Un employé de livraison à domicile, en mars 2016. | ERIC FEFERBERG / AFP

L’Organisation internationale du travail (OIT) les appelle « emplois atypiques ». D’autres parlent d’« ubérisation » de l’économie, du nom de l’entreprise américaine Uber qui, grâce aux nouvelles technologies, permet de mettre en relation directe clients et employés dans les transports. Dans un rapport publié lundi 14 novembre, l’organisation internationale alerte sur les dangers de ces formes atypiques d’emplois.

A l’échelle mondiale, ces emplois – travail temporaire, temps partiel, intérimaire, sous-traitance ou encore non salarié indépendant – sont de plus en plus répandus sur le marché du travail. S’ils permettent souvent l’accès au marché du travail, qu’ils offrent « une certaine souplesse », comme l’écrivent les auteurs du rapport aux employeurs et aux travailleurs, ils s’accompagnent la plupart du temps d’une grande insécurité pour ces derniers.

Ils permettent souvent à l’entreprise de réduire ses frais de protection sociale. Ainsi, en Allemagne, avant la réforme de 2013, les travailleurs engagés dans des « mini-emplois » dont la rémunération était inférieure à 400 euros par mois ne versaient pas de cotisations de sécurité sociale, et les employeurs versaient des cotisations à taux réduit.

« Relations de travail déguisées »

L’OIT, qui voit les relations du travail évoluer, s’éloignant de plus en plus du contrat long liant salarié et employeur, s’intéresse aux « relations de travail déguisées » avec, par exemple, le travail sur appel par l’intermédiaire d’applications mobiles. Ce dernier modèle, sur lequel il n’y a pas encore beaucoup de données, est moins bien analysé dans le rapport que les plus traditionnels contrats intérimaires ou à temps partiel.

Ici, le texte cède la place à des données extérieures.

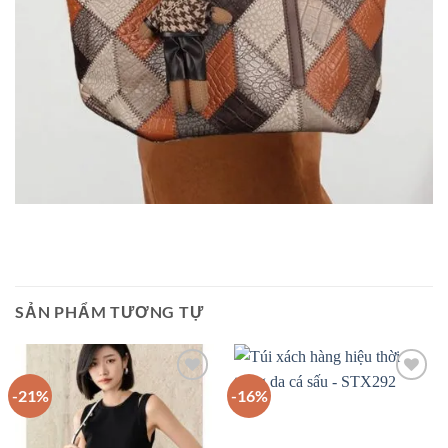
SẢN PHẨM TƯƠNG TỰ
-21%
-16%
Add to
Add to
wishlist
wishlist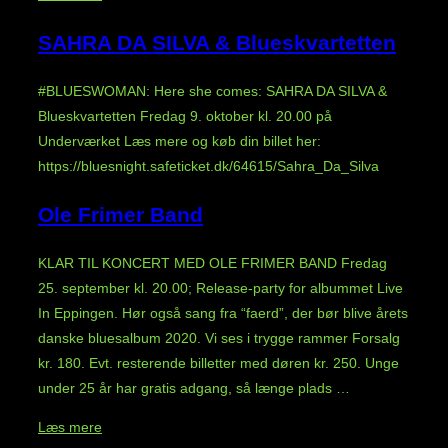
Ness
SAHRA DA SILVA & Blueskvartetten
i
t-
#BLUESWOMAN: Here she comes: SAHRA DA SILVA &
music
Blueskvartetten Fredag 9. oktober kl. 20.00 på
–
Underværket Læs mere og køb din billet her:
Støt
https://bluesnight.safeticket.dk/64615/Sahra_Da_Silva
Livemusik
i
Ole Frimer Band
Randers”
KLAR TIL KONCERT MED OLE FRIMER BAND Fredag
25. september kl. 20.00; Release-party for albummet Live
In Eppingen. Hør også sang fra “faerd”, der bør blive årets
danske bluesalbum 2020. Vi ses i trygge rammer Forsalg
kr. 180. Evt. resterende billetter med døren kr. 250. Unge
under 25 år har gratis adgang, så længe plads …
“Ole
Læs mere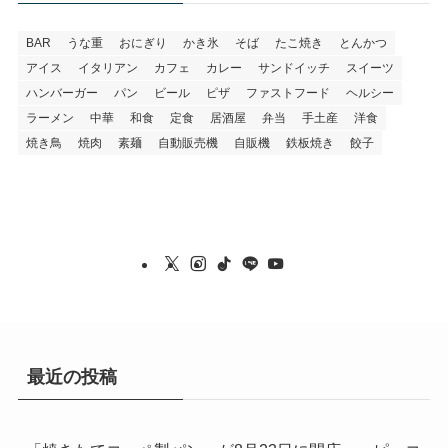
BAR
うな重
おにぎり
かき氷
そば
たこ焼き
とんかつ
アイス
イタリアン
カフェ
カレー
サンドイッチ
スイーツ
ハンバーガー
パン
ビール
ピザ
ファストフード
ヘルシー
ラーメン
中華
和食
定食
居酒屋
弁当
手土産
洋食
焼き鳥
焼肉
素麺
自動販売機
自販機
鉄板焼き
餃子
最近の投稿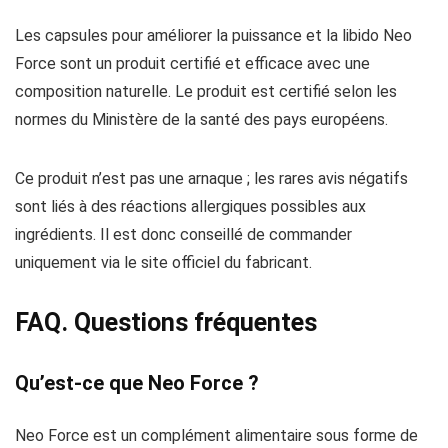
Les capsules pour améliorer la puissance et la libido Neo
Force sont un produit certifié et efficace avec une
composition naturelle. Le produit est certifié selon les
normes du Ministère de la santé des pays européens.
Ce produit n’est pas une arnaque ; les rares avis négatifs
sont liés à des réactions allergiques possibles aux
ingrédients. Il est donc conseillé de commander
uniquement via le site officiel du fabricant.
FAQ. Questions fréquentes
Qu’est-ce que Neo Force ?
Neo Force est un complément alimentaire sous forme de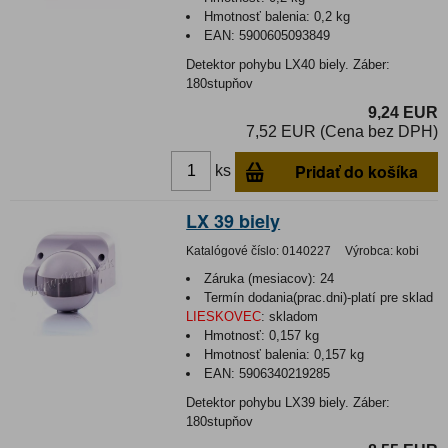
Hmotnosť balenia:
0,2 kg
EAN:
5900605093849
Detektor pohybu LX40 biely. Záber:
180stupňov
9,24 EUR
7,52 EUR (Cena bez DPH)
Pridať do košíka
ks
LX 39 biely
Katalógové číslo:
0140227
Výrobca:
kobi
Záruka (mesiacov):
24
Termín dodania(prac.dni)-platí pre sklad
LIESKOVEC
:
skladom
Hmotnosť:
0,157 kg
Hmotnosť balenia:
0,157 kg
EAN:
5906340219285
Detektor pohybu LX39 biely. Záber:
180stupňov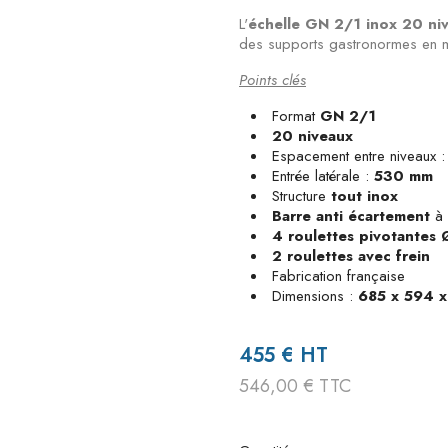
L'
échelle GN 2/1 inox 20 ni
des supports gastronormes en mi
Points clés
Format
GN 2/1
20 niveaux
Espacement entre niveaux 
Entrée latérale :
530 mm
Structure
tout inox
Barre anti écartement
à 
4 roulettes pivotantes
2 roulettes avec frein
Fabrication française
Dimensions :
685 x 594 
455 € HT
546,00 € TTC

Mais les auteurs expliquent que, s’agissant de l’économie des plates-formes numériques, « de nombreuses entreprises ont choisi de recruter leurs travailleurs en tant qu’“entrepreneurs indépendants”. Cette pra-
tique a fait l’objet de différends du travail marquants par lesquels les travailleurs ont contesté cette qualification »
. Et de prédire une extension, dans les prochaines années, de ce type d’économie.

L’organisation dresse un panorama de ces différentes formes d’emplois atypiques, difficilement quantifiables et qui prennent des aspects différents selon les pays. En Australie, un salarié sur quatre est employé de façon occasionnelle. « Dans ce pays, l’emploi occasionnel est une catégorie particulière d’emploi qui ne donne pas droit à des congés annuels payés ni à des congés de maladie, mais dont le taux de salaire horaire est majoré à titre de compensation par une “prime de travail occasionnel” », détaille l’OIT.

Pertes de productivité à long terme

Pour l’OIT, ils présentent tous un risque, d’abord pour les salariés, moins protégés, moins bien rémunérés, soumis à une intensité et une durée du travail supérieure. Mais l’organisation qui réunit en son sein les représentants des Etats, des employeurs et des salariés, s’inquiète des effets sur le long terme pour les entreprises et l’économie. « Les gains à court terme en matière de coûts et de flexibilité obtenus grâce à ces formes de travail atypique peuvent être dépassés par les pertes de productivité à long terme », explique Philippe Mercadent, chef du service des marchés inclusifs des relations professionnelles et des conditions de travail à l’OIT. Selon lui, les entreprises n’investissent pas autant sur la formation pour ces salariés, ainsi que sur l’innovation.

« Nous devons nous assurer que tous les emplois procurent aux travailleurs un revenu stable et suffisant, une protection contre les risques professionnels, une protection sociale et le droit de se syndiquer et de négocier collectivement », insiste Deborah Greenfield, directrice adjointe de l’OIT.